Giving and receiving from each other is supposed to reinforce our positive feelings and make us feel loving and effective.
If you’ve ever tried to give someone “the perfect gift,” you know that it is a gamble.
If you get it right, you’re a superstar.
If you get it wrong, you risk hurt feelings and even total rejection.
We evaluate gifts using 2 scales: sentiment and substance. Substance refers to the size of the gift (usually in terms of cost). Sentiment is the thoughts or feelings we are trying to express.
We say it is the thought that counts but that’s not quite accurate, especially when we use gift exchange as a test to prove how attuned we are in the relationship. When that’s the case, you have to think the right thought for the gift to be a success.
Here is an example that, while totally cliché, actually happened in session last week:
Jackie and David have been married for 5 years and have one child.
Last year, David thought he had gotten Jackie the perfect gift: a Vitamix blender.
Though he knew that buying your wife a household appliance was risky, he felt buying this blender would show how thoughtful he actually was.

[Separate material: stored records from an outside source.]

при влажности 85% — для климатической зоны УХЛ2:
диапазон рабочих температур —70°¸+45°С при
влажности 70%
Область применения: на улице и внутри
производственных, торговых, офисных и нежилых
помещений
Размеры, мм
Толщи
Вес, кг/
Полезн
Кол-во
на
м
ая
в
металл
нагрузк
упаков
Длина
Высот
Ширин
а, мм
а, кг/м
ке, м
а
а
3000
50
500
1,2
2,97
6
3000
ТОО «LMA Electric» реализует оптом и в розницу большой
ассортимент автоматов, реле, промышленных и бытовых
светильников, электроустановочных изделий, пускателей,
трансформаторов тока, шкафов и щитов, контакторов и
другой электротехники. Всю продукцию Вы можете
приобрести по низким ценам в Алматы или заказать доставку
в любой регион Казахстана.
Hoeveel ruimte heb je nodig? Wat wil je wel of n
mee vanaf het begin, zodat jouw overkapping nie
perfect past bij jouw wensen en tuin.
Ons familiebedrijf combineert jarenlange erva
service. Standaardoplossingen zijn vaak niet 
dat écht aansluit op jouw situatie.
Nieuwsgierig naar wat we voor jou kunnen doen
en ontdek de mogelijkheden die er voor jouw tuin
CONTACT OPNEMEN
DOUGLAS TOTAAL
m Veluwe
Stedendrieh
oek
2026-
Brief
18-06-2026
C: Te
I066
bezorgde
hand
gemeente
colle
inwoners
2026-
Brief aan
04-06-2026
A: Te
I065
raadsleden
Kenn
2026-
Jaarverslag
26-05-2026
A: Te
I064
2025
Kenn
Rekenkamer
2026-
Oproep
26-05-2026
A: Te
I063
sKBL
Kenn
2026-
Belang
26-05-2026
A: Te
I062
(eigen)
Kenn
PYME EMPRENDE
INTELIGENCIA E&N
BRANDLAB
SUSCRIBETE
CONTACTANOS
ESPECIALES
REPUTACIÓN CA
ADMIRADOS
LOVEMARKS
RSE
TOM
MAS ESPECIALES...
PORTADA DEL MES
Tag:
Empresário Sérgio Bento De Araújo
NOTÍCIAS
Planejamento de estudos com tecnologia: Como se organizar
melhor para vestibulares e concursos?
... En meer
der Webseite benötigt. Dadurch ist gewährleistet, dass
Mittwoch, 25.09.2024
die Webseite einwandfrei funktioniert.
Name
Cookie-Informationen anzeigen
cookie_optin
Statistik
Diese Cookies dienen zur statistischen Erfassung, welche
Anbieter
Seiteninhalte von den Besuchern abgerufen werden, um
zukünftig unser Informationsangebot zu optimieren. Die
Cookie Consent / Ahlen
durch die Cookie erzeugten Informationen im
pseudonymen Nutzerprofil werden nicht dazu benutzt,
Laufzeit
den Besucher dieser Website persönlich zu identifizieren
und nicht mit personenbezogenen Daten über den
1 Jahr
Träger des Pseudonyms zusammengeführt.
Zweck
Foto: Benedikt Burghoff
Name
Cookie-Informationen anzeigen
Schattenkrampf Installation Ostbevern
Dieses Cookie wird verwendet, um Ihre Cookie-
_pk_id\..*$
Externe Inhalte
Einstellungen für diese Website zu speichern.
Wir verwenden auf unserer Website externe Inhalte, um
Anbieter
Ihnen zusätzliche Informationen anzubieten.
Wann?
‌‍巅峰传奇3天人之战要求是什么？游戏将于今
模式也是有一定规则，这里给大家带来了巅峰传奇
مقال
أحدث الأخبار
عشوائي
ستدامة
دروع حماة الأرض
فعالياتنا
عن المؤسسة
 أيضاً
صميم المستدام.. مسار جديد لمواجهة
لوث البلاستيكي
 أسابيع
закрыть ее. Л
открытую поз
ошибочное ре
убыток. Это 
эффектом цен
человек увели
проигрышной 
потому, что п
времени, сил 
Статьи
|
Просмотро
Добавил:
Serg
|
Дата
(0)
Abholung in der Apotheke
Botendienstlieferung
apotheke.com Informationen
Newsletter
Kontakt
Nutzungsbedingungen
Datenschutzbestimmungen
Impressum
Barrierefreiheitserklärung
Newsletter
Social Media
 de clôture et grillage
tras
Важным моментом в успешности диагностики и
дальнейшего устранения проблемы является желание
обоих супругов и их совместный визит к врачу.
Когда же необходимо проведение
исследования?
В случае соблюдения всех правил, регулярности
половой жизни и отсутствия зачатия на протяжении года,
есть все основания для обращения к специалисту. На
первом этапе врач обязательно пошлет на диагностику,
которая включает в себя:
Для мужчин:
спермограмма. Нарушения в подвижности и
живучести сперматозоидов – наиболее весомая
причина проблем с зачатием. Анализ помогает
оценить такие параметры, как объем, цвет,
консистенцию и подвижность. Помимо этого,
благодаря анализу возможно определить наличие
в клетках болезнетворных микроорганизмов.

The Vitamix was perfect on both scales. At about $500, the investment was substantial. He believed he had gotten the sentiment right too. He knew Jackie had been researching blenders for a long time. She told him that her sister recently got one and loved it. He noticed that she specifically connected the Vitamix with her health and well-being, what could be more important than that? He wasn’t sure why she was holding back, but assumed it was the price.
David bought the blender and felt great about it. He truly believed he was he was buying a type of high-end self-care for her, like a spa treatment. He was really excited to give it to Jackie.
Jackie was not overjoyed and David was crushed.
He felt that no matter what he did, he couldn’t get it right. He completely withdrew from Jackie for the rest of the evening. Then Jackie got angry because he was distant during this special moment.
If gift giving has become a source of stress for your or a source of conflict in your relationships, it is time to rethink things.
It’s not that we need to continue striving to be better givers.
We need to be more gracious receivers.
When we judge what we receive, we lose out on the real prize: the love that motivated the gift.